Pook Torsten, Freudenthal Jan, Korte Arthur, Simianer Henner
Animal Breeding and Genetics Group, Department of Animal Sciences, Center for Integrated Breeding Research, University of Goettingen, Göttingen, Germany.
Center for Computational and Theoretical Biology, University of Wuerzburg, Wuerzburg, Germany.
Front Genet. 2020 Nov 12;11:561497. doi: 10.3389/fgene.2020.561497. eCollection 2020.

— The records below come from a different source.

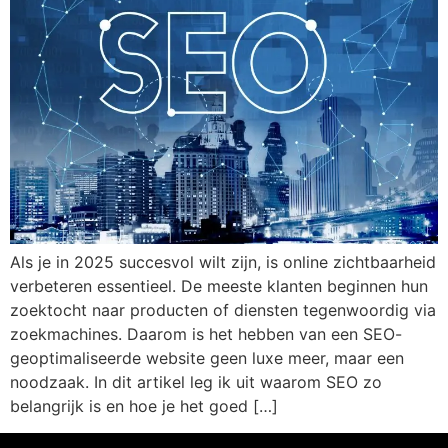
Als je in 2025 succesvol wilt zijn, is online zichtbaarheid
verbeteren essentieel. De meeste klanten beginnen hun
zoektocht naar producten of diensten tegenwoordig via
zoekmachines. Daarom is het hebben van een SEO-
geoptimaliseerde website geen luxe meer, maar een
noodzaak. In dit artikel leg ik uit waarom SEO zo
belangrijk is en hoe je het goed […]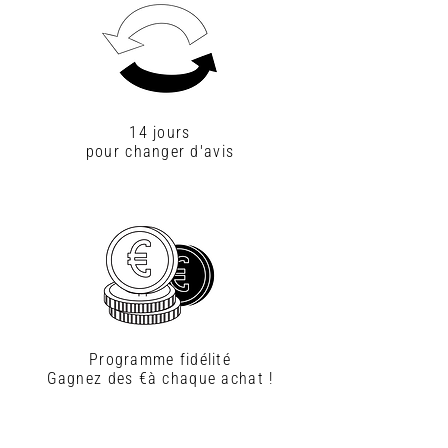
14 jours
pour changer d'avis
Programme fidélité
Gagnez des €à chaque achat !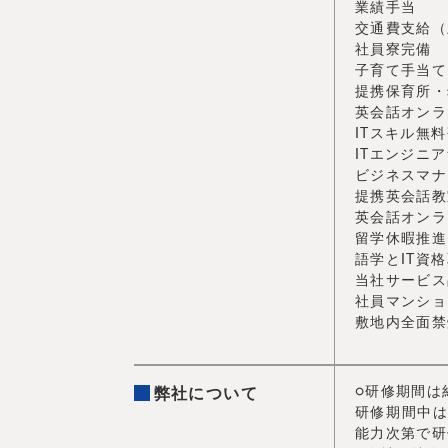
業績手当
交通費支給（
社員寮完備
子育て手当て
提携保育所・
英会話オンラ
ITスキル無
ITエンジニ
ビジネスマナ
提携英会話教
英会話オンラ
留学休暇推進
語学とIT資
当社サービス
社員マンショ
敷地内全面禁
○研修期間は
弊社について
研修期間中
能力次第で研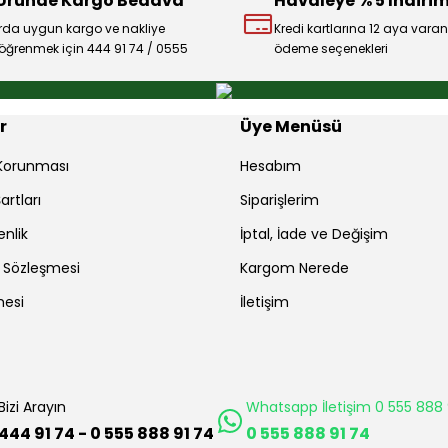
 Üründe Kargo Bedava
Havaleye % 5 İndirim
rda uygun kargo ve nakliye
Kredi kartlarına 12 aya varan
ı öğrenmek için 444 91 74 / 0555
ödeme seçenekleri
r
Üye Menüsü
r Korunması
Hesabım
artları
Siparişlerim
enlik
İptal, İade ve Değişim
ş Sözleşmesi
Kargom Nerede
mesi
İletişim
Bizi Arayın
Whatsapp İletişim 0 555 888 
444 91 74 - 0 555 888 91 74
0 555 888 91 74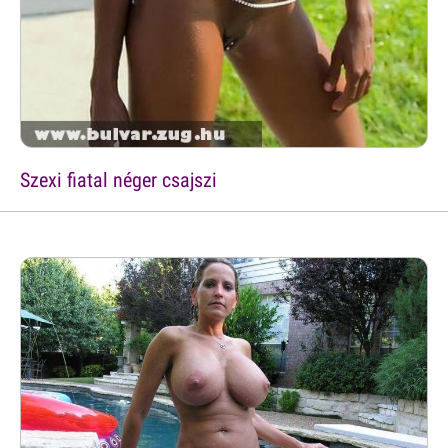
Szexi fiatal néger csajszi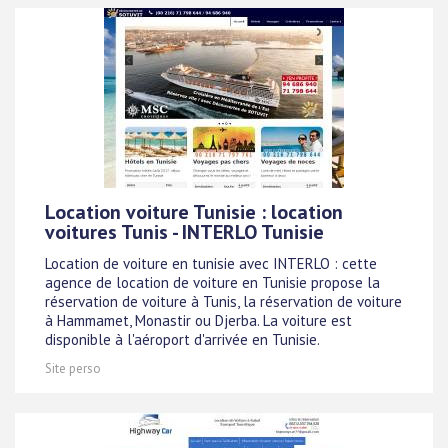
Location voiture Tunisie : location
voitures Tunis - INTERLO Tunisie
Location de voiture en tunisie avec INTERLO : cette
agence de location de voiture en Tunisie propose la
réservation de voiture à Tunis, la réservation de voiture
à Hammamet, Monastir ou Djerba. La voiture est
disponible à l'aéroport d'arrivée en Tunisie.
Site perso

The prediction of breeding values and phenotypes is of central importance for both livestock and crop breeding. In this study, we analyze the use of artificial neural networks (ANN) and, in particular, local convolutional neural networks (LCNN) for genomic prediction, as a region-specific filter corresponds much better with our prior genetic knowledge on the genetic architecture of traits than traditional convolutional neural networks. Model performances are evaluated on a simulated maize data panel ( = 10,000; = 34,595) and real Arabidopsis data ( = 2,039; = 180,000) for a variety of traits based on their predictive ability. The baseline LCNN, containing one local convolutional layer (kernel size: 10) and two fully connected layers with 64 nodes each, is outperforming commonly proposed ANNs (multi layer perceptrons and convolutional neural networks) for basically all considered traits. For traits with high heritability and large training population as present in the simulated data, LCNN are even outperforming state-of-the-art methods like genomic best linear unbiased prediction (GBLUP), Bayesian models and extended GBLUP, indicated by an increase in predictive ability of up to 24%. However, for small training populations, these state-of-the-art methods outperform all considered ANNs. Nevertheless, the LCNN still outperforms all other considered ANNs by around 10%. Minor improvements to the tested baseline network architecture of the LCNN were obtained by increasing the kernel size and of reducing the stride, whereas the number of subsequent fully connected layers and their node sizes had neglectable impact. Although gains in predictive ability were obtained for large scale data sets by using LCNNs, the practical use of ANNs comes with additional problems, such as the need of genotyping all considered individuals, the lack of estimation of heritability and reliability. Furthermore, breeding values are additive by design, whereas ANN-based estimates are not. However, ANNs also comes with new opportunities, as networks can easily be extended to account for additional inputs (omics, weather etc.) and outputs (multi-trait models), and computing time increases linearly with the number of individuals. With advances in high-throughput phenotyping and cheaper genotyping, ANNs can become a valid alternative for genomic prediction.
育种值和表型的预测对家畜和作物育种都至关重要。在本研究中,我们分析了人工神经网络(ANN)的应用,特别是局部卷积神经网络(LCNN)在基因组预测中的应用,因为与传统卷积神经网络相比,区域特异性滤波器与我们对性状遗传结构的先验遗传知识更为契合。基于预测能力,在模拟玉米数据集(n = 10,000;p = 34,595)和真实拟南芥数据(n = 2,039;p = 180,000)上对多种性状评估模型性能。包含一个局部卷积层(内核大小:10)和两个各有64个节点的全连接层的基线LCNN,在基本上所有考虑的性状上都优于通常提出的人工神经网络(多层感知器和卷积神经网络)。对于模拟数据中存在的高遗传力和大训练群体的性状,LCNN甚至优于基因组最佳线性无偏预测(GBLUP)、贝叶斯模型和扩展GBLUP等现有方法,预测能力提高高达24%表明了这一点。然而,对于小训练群体,这些现有方法优于所有考虑的人工神经网络。尽管如此,LCNN仍比所有其他考虑的人工神经网络高出约10%。通过增加内核大小和减小步长,对测试的LCNN基线网络架构有微小改进,而后续全连接层的数量及其节点大小的影响可忽略不计。虽然使用LCNN在大规模数据集上获得了预测能力的提升,但人工神经网络的实际应用还存在其他问题,如需要对所有考虑的个体进行基因分型、缺乏遗传力和可靠性的估计。此外,育种值按设计是可加性的,而基于人工神经网络的估计则不是。然而,人工神经网络也带来了新的机遇,因为网络可以轻松扩展以纳入额外输入(组学、天气等)和输出(多性状模型),并且计算时间随个体数量线性增加。随着高通量表型分析和更便宜的基因分型技术的进步,人工神经网络可以成为基因组预测的有效替代方法。